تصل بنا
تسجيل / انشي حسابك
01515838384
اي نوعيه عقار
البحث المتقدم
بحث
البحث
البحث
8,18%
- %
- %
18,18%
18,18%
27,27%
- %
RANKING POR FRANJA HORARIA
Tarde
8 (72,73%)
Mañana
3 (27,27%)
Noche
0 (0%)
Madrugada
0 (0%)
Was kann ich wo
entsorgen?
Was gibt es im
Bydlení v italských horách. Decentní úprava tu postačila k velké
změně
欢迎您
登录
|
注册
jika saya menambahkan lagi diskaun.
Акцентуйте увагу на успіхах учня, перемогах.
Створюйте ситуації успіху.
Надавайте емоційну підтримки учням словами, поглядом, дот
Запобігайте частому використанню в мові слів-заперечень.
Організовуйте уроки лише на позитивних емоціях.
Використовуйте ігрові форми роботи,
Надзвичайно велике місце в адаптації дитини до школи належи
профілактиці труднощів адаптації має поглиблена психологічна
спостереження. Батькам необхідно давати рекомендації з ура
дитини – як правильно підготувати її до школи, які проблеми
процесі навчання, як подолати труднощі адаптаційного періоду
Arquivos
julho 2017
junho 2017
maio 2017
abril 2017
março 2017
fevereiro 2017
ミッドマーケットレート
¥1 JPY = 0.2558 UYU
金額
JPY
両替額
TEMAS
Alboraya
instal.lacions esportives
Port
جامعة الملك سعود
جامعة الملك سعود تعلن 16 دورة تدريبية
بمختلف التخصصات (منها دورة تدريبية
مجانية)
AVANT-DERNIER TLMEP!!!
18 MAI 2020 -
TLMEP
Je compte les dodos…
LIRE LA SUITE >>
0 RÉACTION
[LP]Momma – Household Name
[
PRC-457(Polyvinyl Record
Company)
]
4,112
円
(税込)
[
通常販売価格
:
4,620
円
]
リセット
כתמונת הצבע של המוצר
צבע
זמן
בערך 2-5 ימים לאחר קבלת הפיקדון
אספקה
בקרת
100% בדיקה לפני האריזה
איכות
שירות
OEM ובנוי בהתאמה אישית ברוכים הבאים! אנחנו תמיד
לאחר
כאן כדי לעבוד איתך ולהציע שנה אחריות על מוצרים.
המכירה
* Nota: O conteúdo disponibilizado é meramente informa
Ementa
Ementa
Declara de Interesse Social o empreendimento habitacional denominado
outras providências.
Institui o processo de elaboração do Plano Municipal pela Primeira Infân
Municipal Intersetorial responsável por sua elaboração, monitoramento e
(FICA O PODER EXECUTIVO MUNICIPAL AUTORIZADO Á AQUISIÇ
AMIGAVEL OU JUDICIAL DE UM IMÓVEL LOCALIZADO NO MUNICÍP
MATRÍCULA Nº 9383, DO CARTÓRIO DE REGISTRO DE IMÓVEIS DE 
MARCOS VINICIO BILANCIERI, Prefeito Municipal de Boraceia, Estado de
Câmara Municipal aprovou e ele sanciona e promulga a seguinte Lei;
────────────────────────────────────────
- **Task item**
The entries above are to be retyped exactly.

- **Answer box**
تصل بنا
تسجيل / انشي حسابك
01515838384
اي نوعيه عقار
البحث المتقدم
بحث
البحث
البحث
8,18%
- %
- %
18,18%
18,18%
27,27%
- %
RANKING POR FRANJA HORARIA
Tarde
8 (72,73%)
Mañana
3 (27,27%)
Noche
0 (0%)
Madrugada
0 (0%)
Was kann ich wo
entsorgen?
Was gibt es im
Bydlení v italských horách. Decentní úprava tu postačila k velké
změně
欢迎您
登录
|
注册
jika saya menambahkan lagi diskaun.
Акцентуйте увагу на успіхах учня, перемогах.
Створюйте ситуації успіху.
Надавайте емоційну підтримки учням словами, поглядом, дот
Запобігайте частому використанню в мові слів-заперечень.
Організовуйте уроки лише на позитивних емоціях.
Використовуйте ігрові форми роботи,
Надзвичайно велике місце в адаптації дитини до школи належи
профілактиці труднощів адаптації має поглиблена психологічна
спостереження. Батькам необхідно давати рекомендації з ура
дитини – як правильно підготувати її до школи, які проблеми
процесі навчання, як подолати труднощі адаптаційного періоду
Arquivos
julho 2017
junho 2017
maio 2017
abril 2017
março 2017
fevereiro 2017
ミッドマーケットレート
¥1 JPY = 0.2558 UYU
金額
JPY
両替額
TEMAS
Alboraya
instal.lacions esportives
Port
جامعة الملك سعود
جامعة الملك سعود تعلن 16 دورة تدريبية
بمختلف التخصصات (منها دورة تدريبية
مجانية)
AVANT-DERNIER TLMEP!!!
18 MAI 2020 -
TLMEP
Je compte les dodos…
LIRE LA SUITE >>
0 RÉACTION
[LP]Momma – Household Name
[
PRC-457(Polyvinyl Record
Company)
]
4,112
円
(税込)
[
通常販売価格
:
4,620
円
]
リセット
כתמונת הצבע של המוצר
צבע
זמן
בערך 2-5 ימים לאחר קבלת הפיקדון
אספקה
בקרת
100% בדיקה לפני האריזה
איכות
שירות
OEM ובנוי בהתאמה אישית ברוכים הבאים! אנחנו תמיד
לאחר
כאן כדי לעבוד איתך ולהציע שנה אחריות על מוצרים.
המכירה
* Nota: O conteúdo disponibilizado é meramente informa
Ementa
Ementa
Declara de Interesse Social o empreendimento habitacional denominado
outras providências.
Institui o processo de elaboração do Plano Municipal pela Primeira Infân
Municipal Intersetorial responsável por sua elaboração, monitoramento e
(FICA O PODER EXECUTIVO MUNICIPAL AUTORIZADO Á AQUISIÇ
AMIGAVEL OU JUDICIAL DE UM IMÓVEL LOCALIZADO NO MUNICÍP
MATRÍCULA Nº 9383, DO CARTÓRIO DE REGISTRO DE IMÓVEIS DE 
MARCOS VINICIO BILANCIERI, Prefeito Municipal de Boraceia, Estado de
Câmara Municipal aprovou e ele sanciona e promulga a seguinte Lei;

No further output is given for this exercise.